After party leader David Cameron slammed the “apartheid” between public sector final salary schemes and private sector pensions, the move could be interpreted as a positive move to secure council workers’ retirement income.
A party source said that as well as providing economies of scale to cut down on the current combined administration cost of£113m a year, the amalgamations could “reinvest savings into the funds to reduce deficits”.
Some estimates claim the combined funding ‘black hole’ of British local government pension funds could be as high as£35bn.
Administration costs, meanwhile, vary hugely with smaller inner-London authorities paying double the£28 per member average for English funds.
Former Essex County Council treasurer Keith Neale, who sits on the pensions fund forum at the Chartered Institute of Public Finance & Accountancy, said there were undoubtedly economies of scale to be gained by closer working between funds.

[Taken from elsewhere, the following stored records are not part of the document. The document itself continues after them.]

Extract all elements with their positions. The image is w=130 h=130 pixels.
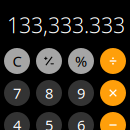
button[interactable]: Toggle sign <box>36 48 62 74</box>
button[interactable]: 7 <box>4 80 30 106</box>
staticText: % <box>75 51 87 71</box>
button[interactable]: Divide <box>100 48 126 74</box>
staticText: 9 <box>77 83 85 103</box>
staticText: 5 <box>45 115 53 130</box>
staticText: C <box>12 51 22 71</box>
button[interactable]: 9 <box>68 80 94 106</box>
button[interactable]: 5 <box>36 112 62 130</box>
staticText: 6 <box>77 115 85 130</box>
button[interactable]: 6 <box>68 112 94 130</box>
button[interactable]: Multiply <box>100 80 126 106</box>
button[interactable]: Percent <box>68 48 94 74</box>
staticText: 8 <box>45 83 53 103</box>
button[interactable]: 4 <box>4 112 30 130</box>
button[interactable]: Subtract <box>100 112 126 130</box>
button[interactable]: Clear <box>4 48 30 74</box>
staticText: 133,333.333 <box>7 11 125 39</box>
staticText: 7 <box>13 83 21 103</box>
button[interactable]: 8 <box>36 80 62 106</box>
staticText: 4 <box>13 115 21 130</box>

“A fund worth around£1bn would probably be quite efficient as it is, but for funds of less than half a billion there could be a lot of scope,” he said.
About half of English and Welsh pension funds had valuations in excess of£1bn in 2007.
Mr Neale said a quicker route to cutting administration costs would be voluntary agreements to share back-office costs between funds that stopped short of mergers.
Roger Brown, managing director of the ICselect consultancy, which advises local government funds, said a network of “four or five” administration services providers would allow funds to benefit from economies of scale without the lengthy legal process mergers would involve.
Ian Greenwood (Lab), West Yorkshire Pension Fund chair, demanded evidence that the cost of merging funds would provide real savings before committing to the idea. “Where we can have efficiency savings with the scheme, we should, though,” he said.
Tony Travers, director of the Greater London Group at the London School of Economics, cautioned that reform of the LGPS’ administration should not be seen as support for the sustainability of final salary pensions.
“People in local government may feel this is a little more optimistic,” he said. “But one doesn’t rule out the other.”
Glyn Jenkins, Unison’s head of pensions, was sceptical of the scope for cutting down administration costs.
“There’s already been a very recent review of the LGPS and there’s no need to do this,” he said.